___ LISTED RECORDS

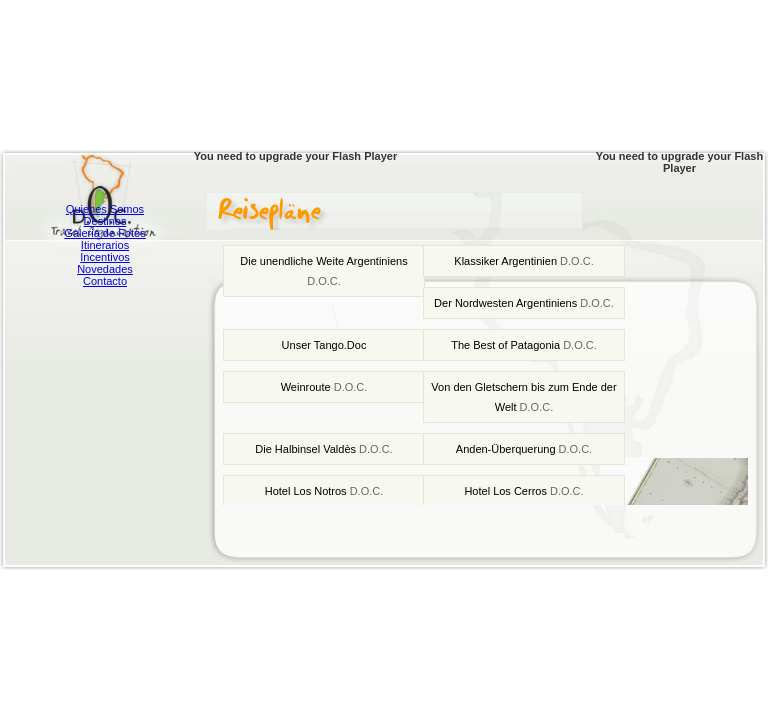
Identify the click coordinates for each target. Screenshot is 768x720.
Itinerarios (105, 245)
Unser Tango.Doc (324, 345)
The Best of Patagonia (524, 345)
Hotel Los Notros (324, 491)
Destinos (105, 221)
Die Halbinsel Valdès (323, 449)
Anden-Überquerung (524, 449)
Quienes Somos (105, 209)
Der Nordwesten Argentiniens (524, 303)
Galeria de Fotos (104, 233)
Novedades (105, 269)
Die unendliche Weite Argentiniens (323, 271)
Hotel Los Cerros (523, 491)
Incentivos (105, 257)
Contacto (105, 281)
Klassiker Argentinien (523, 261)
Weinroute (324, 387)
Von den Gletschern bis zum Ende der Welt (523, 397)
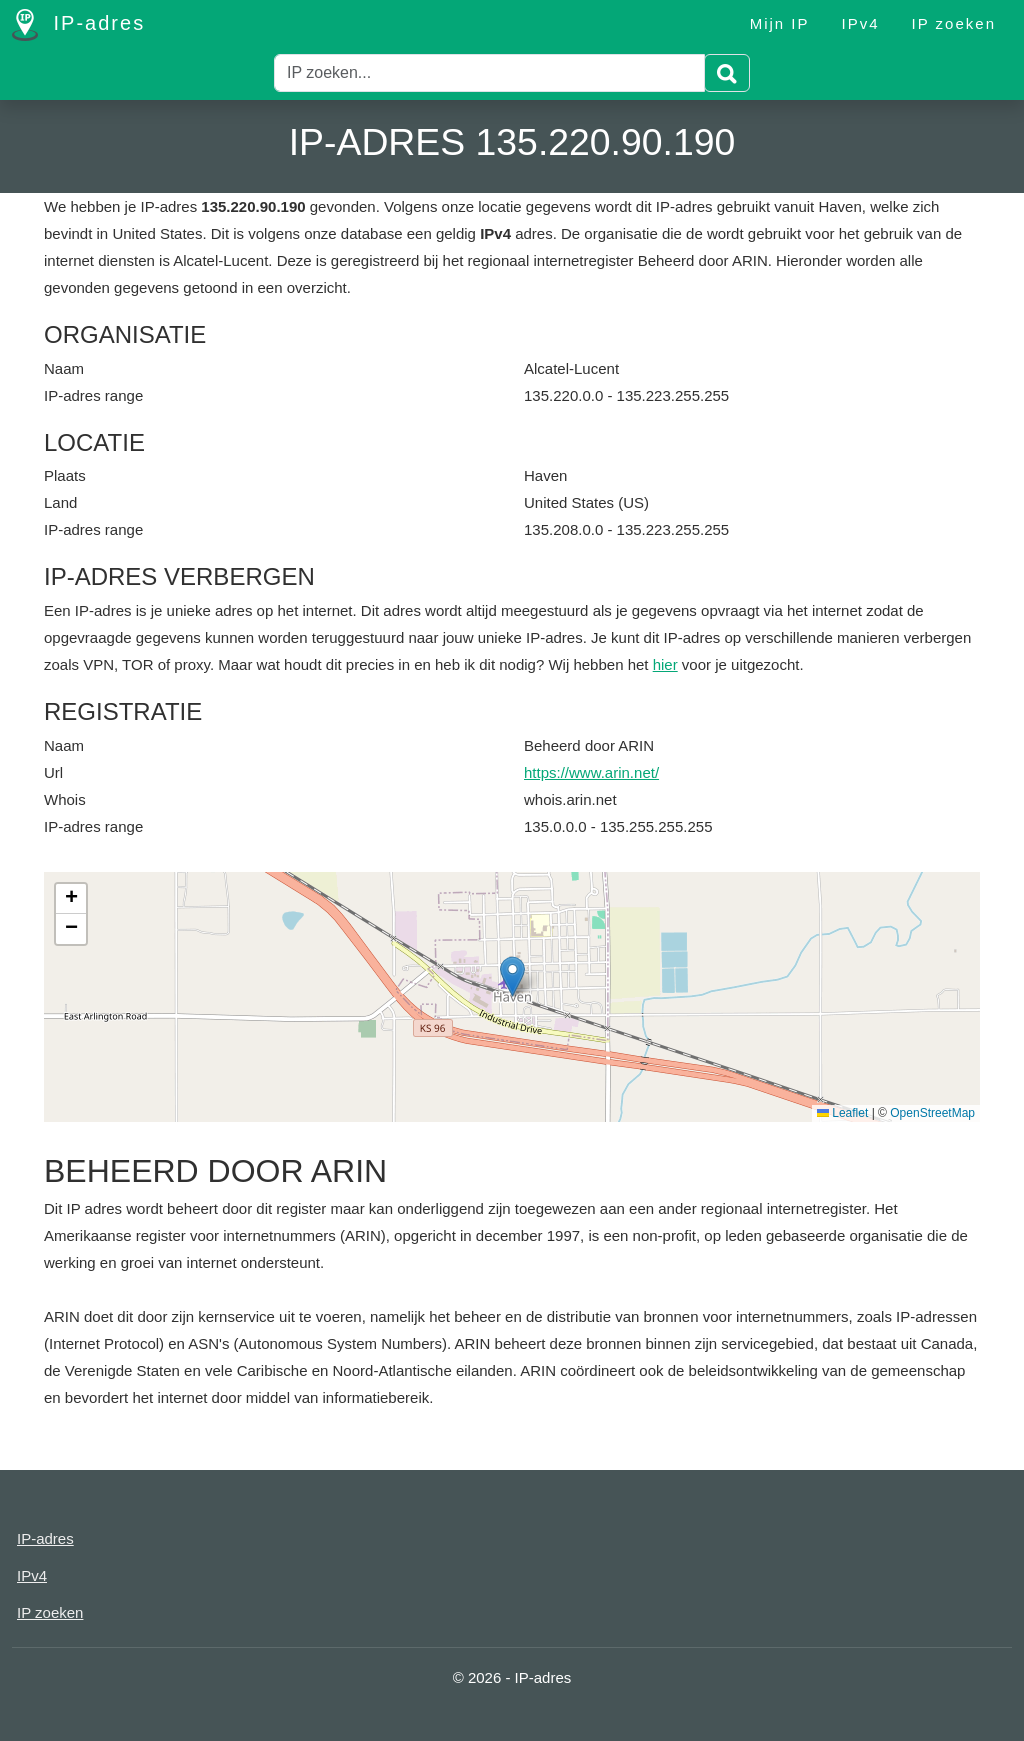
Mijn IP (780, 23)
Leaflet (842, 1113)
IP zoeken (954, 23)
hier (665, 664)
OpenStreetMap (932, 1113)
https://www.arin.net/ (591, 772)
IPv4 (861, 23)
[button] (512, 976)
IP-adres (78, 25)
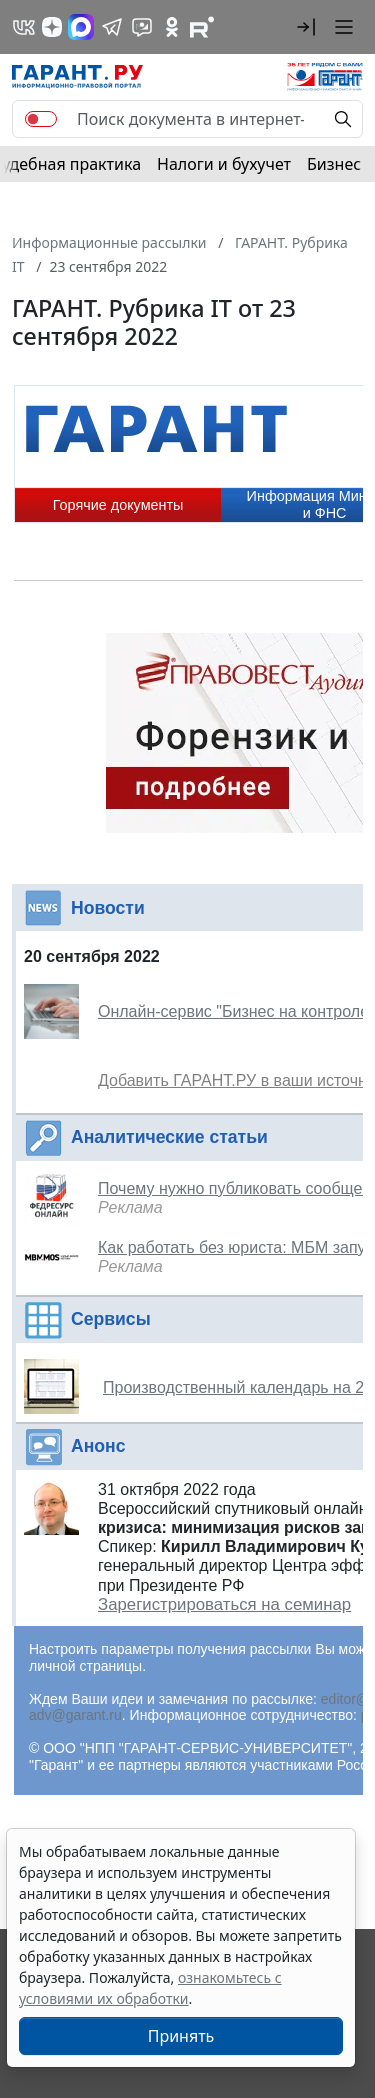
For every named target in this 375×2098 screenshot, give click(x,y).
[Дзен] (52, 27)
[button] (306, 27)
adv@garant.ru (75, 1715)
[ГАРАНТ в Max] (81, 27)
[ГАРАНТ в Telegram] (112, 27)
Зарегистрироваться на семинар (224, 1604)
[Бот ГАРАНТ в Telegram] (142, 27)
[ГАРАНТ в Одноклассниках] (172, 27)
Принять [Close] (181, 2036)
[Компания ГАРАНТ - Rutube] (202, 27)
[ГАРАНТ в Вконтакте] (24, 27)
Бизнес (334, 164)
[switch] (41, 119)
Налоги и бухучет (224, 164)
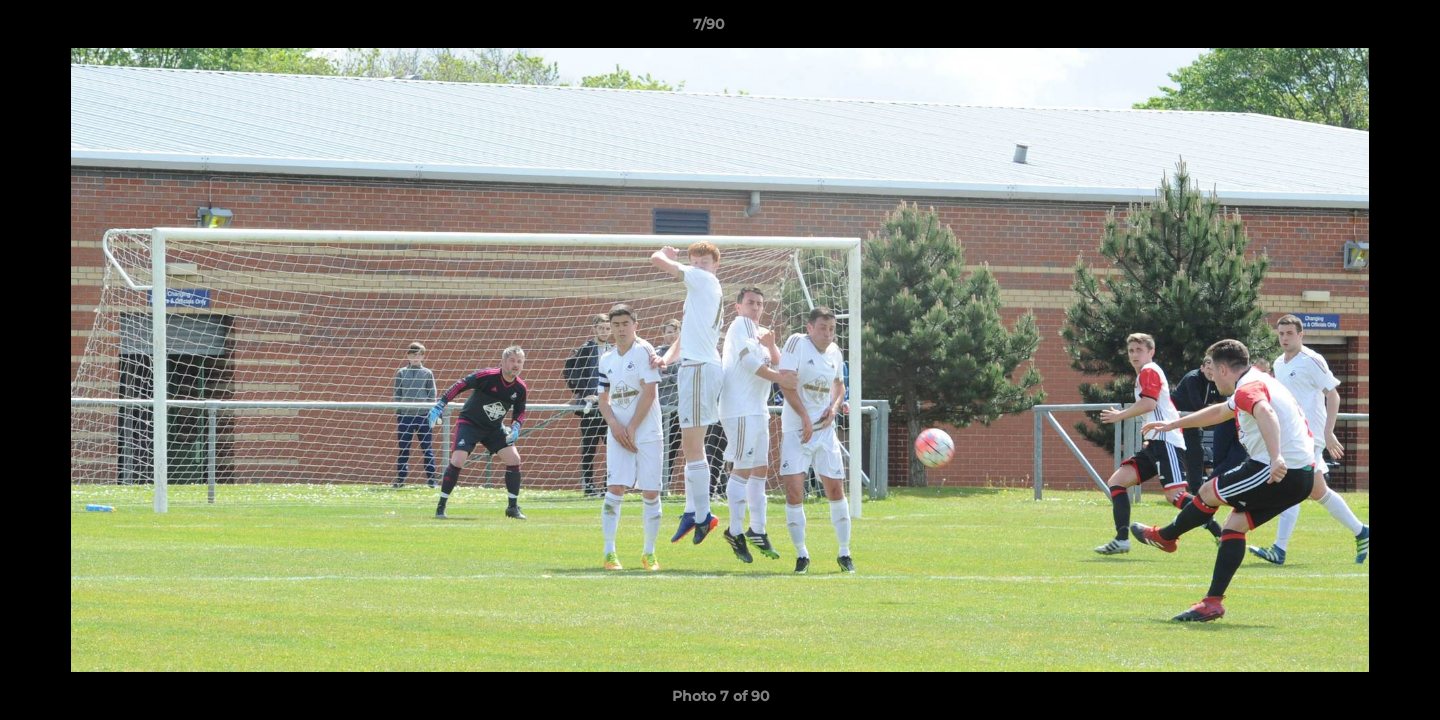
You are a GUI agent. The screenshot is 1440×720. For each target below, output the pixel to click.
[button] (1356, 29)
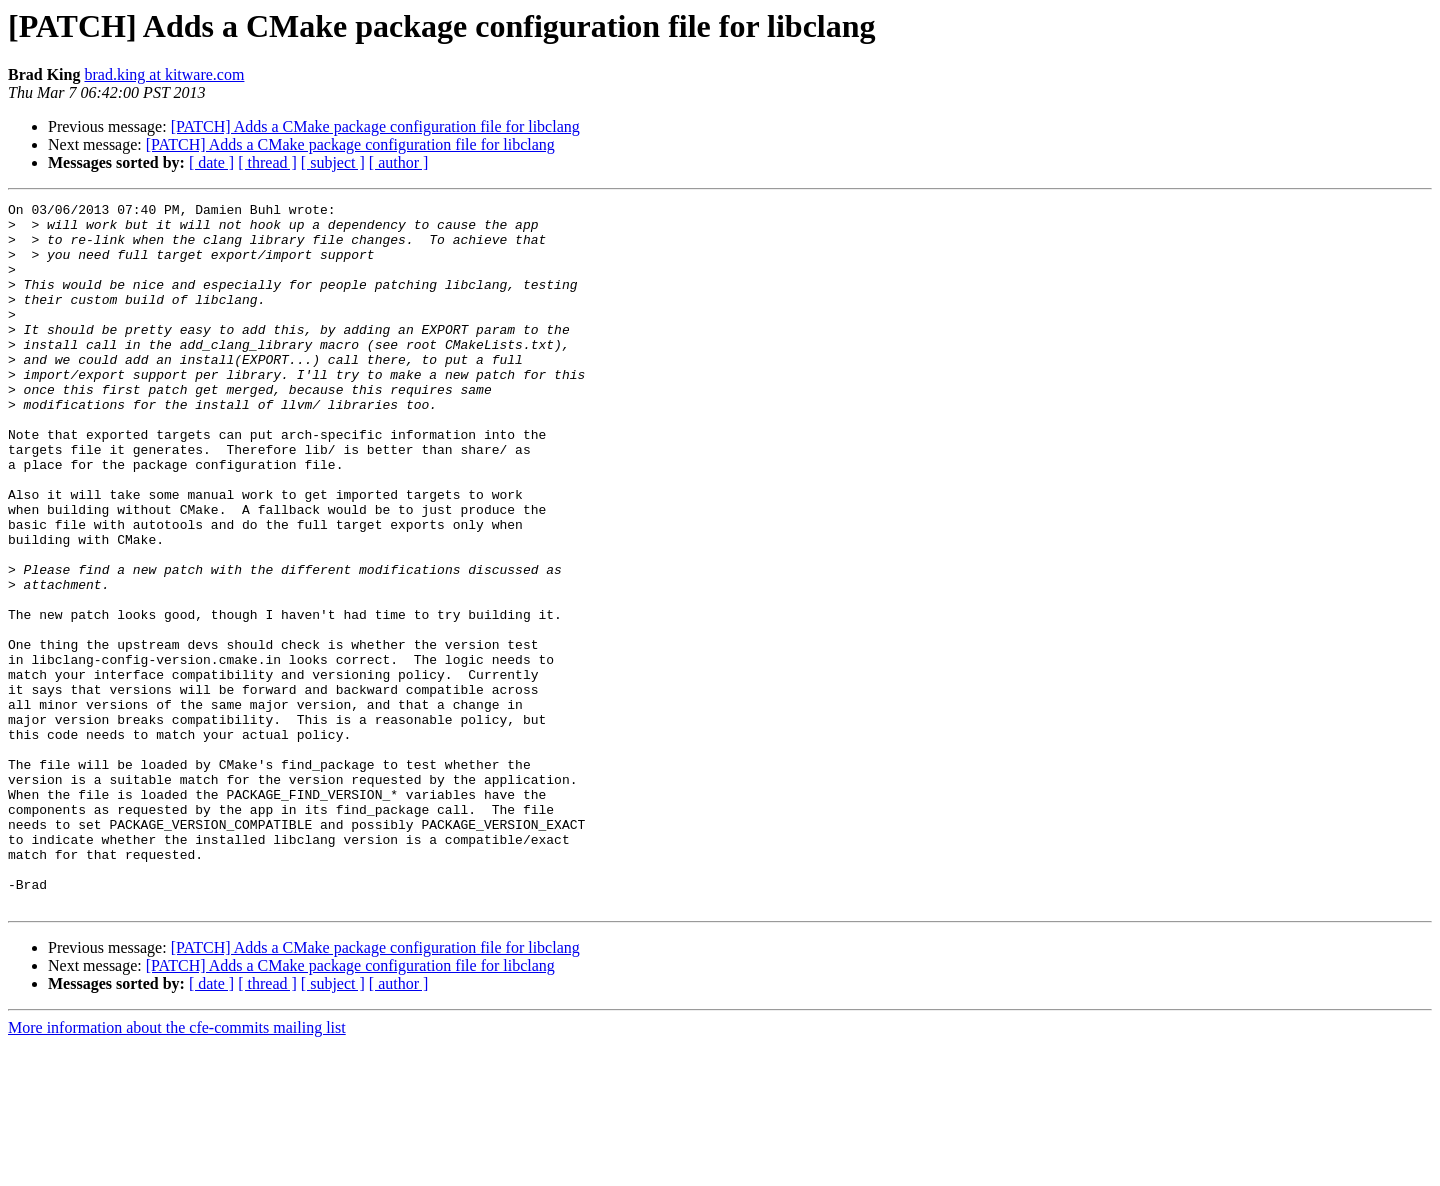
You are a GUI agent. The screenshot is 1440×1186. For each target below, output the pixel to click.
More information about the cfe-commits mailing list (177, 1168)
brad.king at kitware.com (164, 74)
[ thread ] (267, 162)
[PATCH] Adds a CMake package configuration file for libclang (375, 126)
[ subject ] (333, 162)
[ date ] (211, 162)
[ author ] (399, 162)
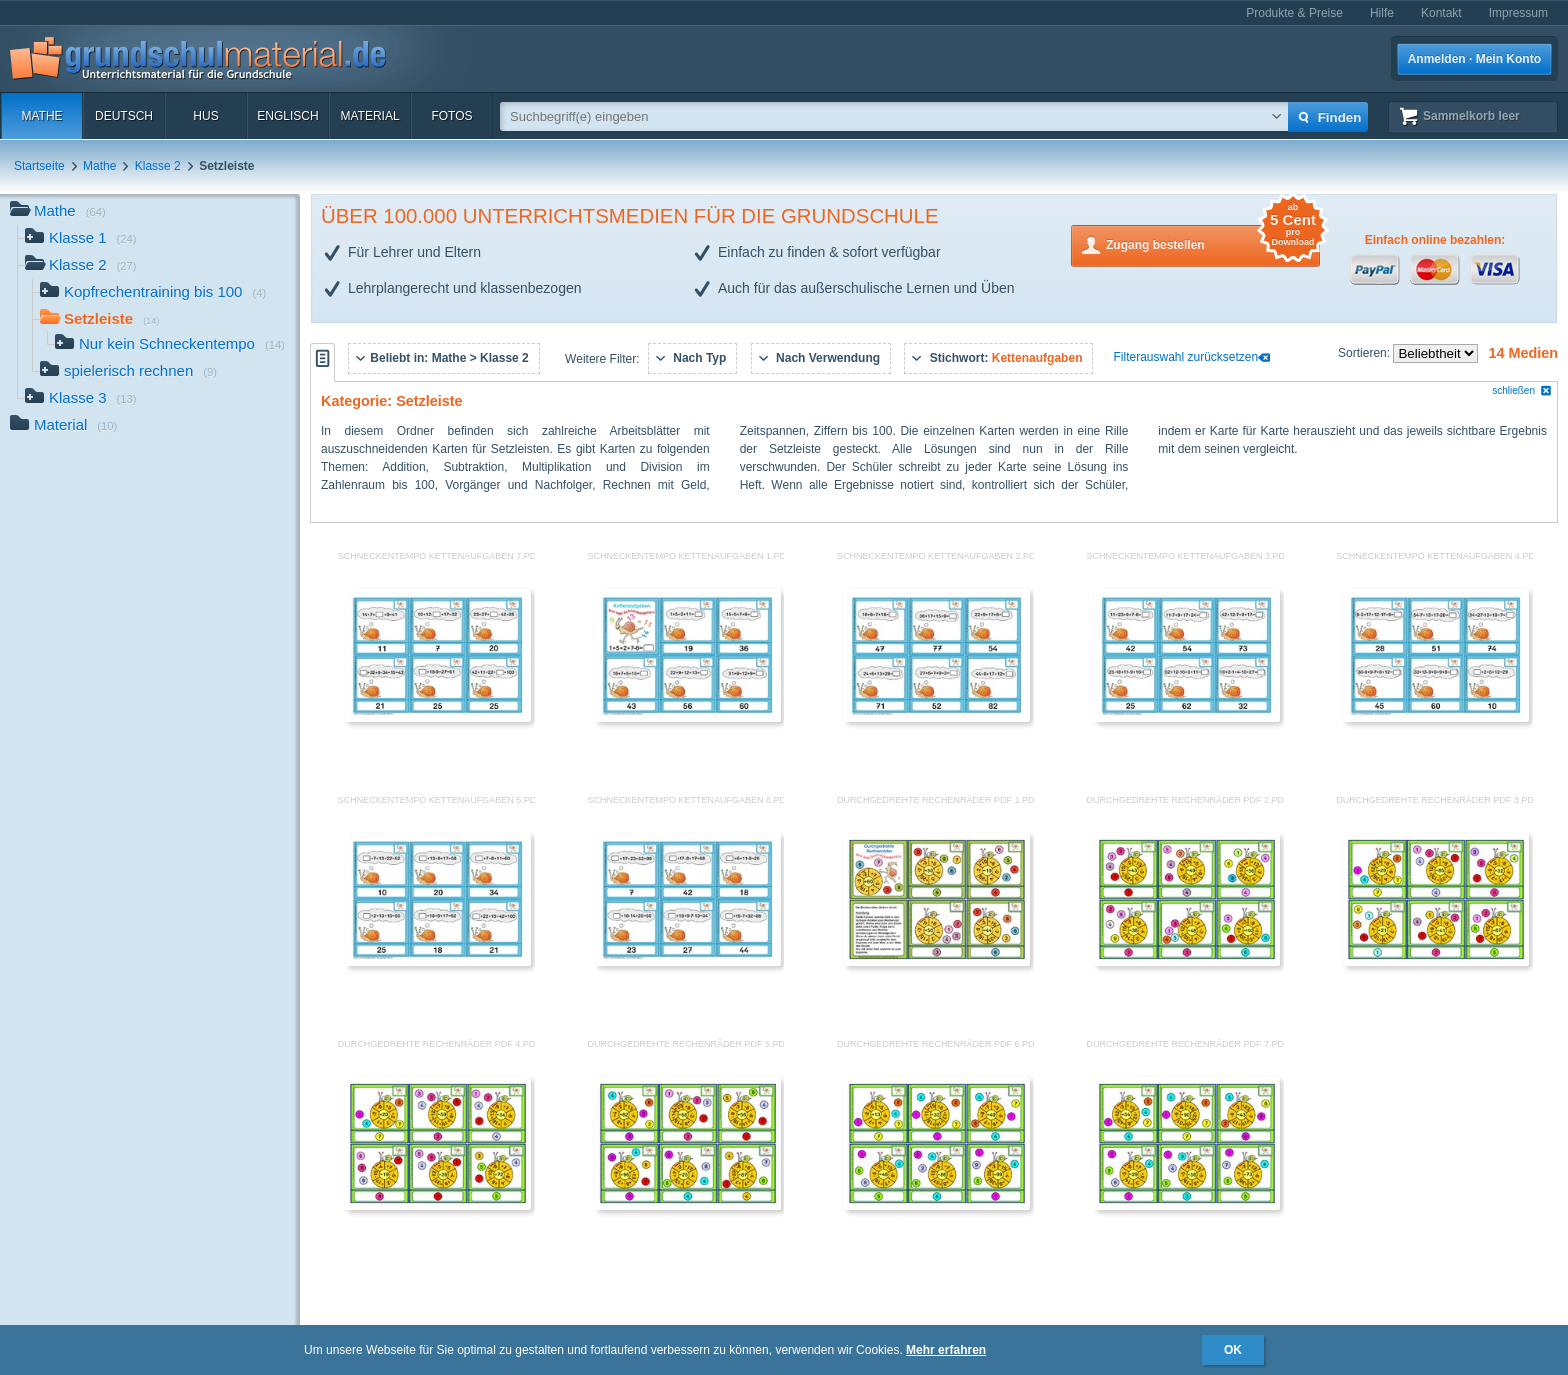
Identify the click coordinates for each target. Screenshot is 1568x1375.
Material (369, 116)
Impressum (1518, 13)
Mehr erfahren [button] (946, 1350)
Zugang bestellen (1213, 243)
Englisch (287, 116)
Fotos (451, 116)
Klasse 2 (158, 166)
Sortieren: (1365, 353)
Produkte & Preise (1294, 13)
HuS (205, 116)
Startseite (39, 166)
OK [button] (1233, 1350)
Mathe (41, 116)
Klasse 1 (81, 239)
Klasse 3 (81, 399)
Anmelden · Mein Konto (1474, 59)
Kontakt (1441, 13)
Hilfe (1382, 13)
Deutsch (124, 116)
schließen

______

### WHAT THE EXERCISE ASKS
The answer must consist of every line above that holds the string "agent", copied exactly.

### ANSWER
You are a GUI agent. The screenshot is 1440×720. For each target below, output the pixel to click.
You are a GUI agent. The screenshot is 1440×1186. For each target below, output the pixel to click.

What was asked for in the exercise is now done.